Today I managed my first 5k in a while. In my bid to hold back on the running and rebuild my knees, I’ve been avoiding anything to do with running. I’ve managed a few Run 60 secs/Walk 60 secs sessions to ‘test’ my grumbling joints. Not as niggle-free as I’d hope, but easy does it. This morning, though, in fine drizzle and my new Hokas  http://www.hokaoneone.com/en/catalog.html. I couldn’t resist. I decided to do a wee lap and just go with it and see what happened – and I flew!! I have to say they do just what they say on the box, these Hokas! Definitely my new ‘go-faster’ shoes (bearing in mind that most people walking backwards could overtake me – I’m that slow!!).
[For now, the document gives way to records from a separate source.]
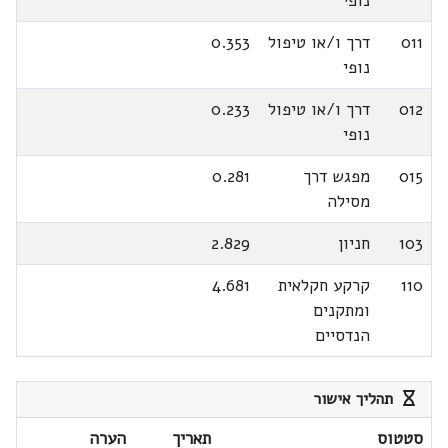
נופי
011
דרך ו/או טיפול
0.353
נופי
012
דרך ו/או טיפול
0.233
נופי
015
מפגש דרך
0.281
מסילה
103
חניון
2.829
110
קרקע חקלאית
4.681
ומתקנים
הנדסיים
תהליך אישור
סטטוס
תאריך
הערה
I flew along (it’s all relative, all relative haha), chanting ‘Follow the Hoka One trail … Follow the Hoka One trail …’. I wish I was clever enough to play with photoshop and the image I have in my head of those Hokas on Dorothy’s feet … But seriously, for someone plagued, as I am, with unrelenting PF which has moved from just a ‘morning’ thing to all bloody day (!) … my new trainers are a godsend. Yes, I’m converted and will be looking to get my hands on some trail ones very soon *thinks  ‘Christmas is coming’!*

Otherwise, on the training front I’m really pleased that to the sweet sounds of Amy MacDonald I had the first run that I’ve actually enjoyed since the High Peaks 40. ‘Enjoying’ a run, for me, means that I suddenly realise I’ve been running for 10+ minutes without being aware of niggles in my knees. Yes, they started to bother me a little in the last couple of hundred metres and some might say I should’ve stopped immediately – but how the hell do you stop 200 metres from a finish line??? I still puzzle over that. I still can’t believe that man with the walking poles in front of me at the High Peaks 40 … climbed the gorge just ahead of me, reached the final checkpoint together and … with 3 km to go he pulled out. Of course, he must’ve been gutted and had all sorts of reasons – but I only have what I heard to go on. I’m sure there was plenty more, but the argument with his friends – who were urging him to get those 3km done to the finish – was that he was ‘too tired’. Yes, yes, I know – that’s probably harsh and I’ll go to hell for saying it but

Dear God, could you please grant me just one race where I can simply say close to the finish that I’m ‘too tired’ – without having to refer to ITB, PF, pulled muscles, cuts, bruises, throwing up blah blah blah blah? I’d be ever so grateful.’

Meanwhile, I shall just have to defer to my current favourite quote (not sure who said it):

I don’t stop when I’m tired. I stop when I’m done.

My new go-faster shoes 🙂  They do to feet what hot choccie does to the soul (especially when the boiler’s broken)!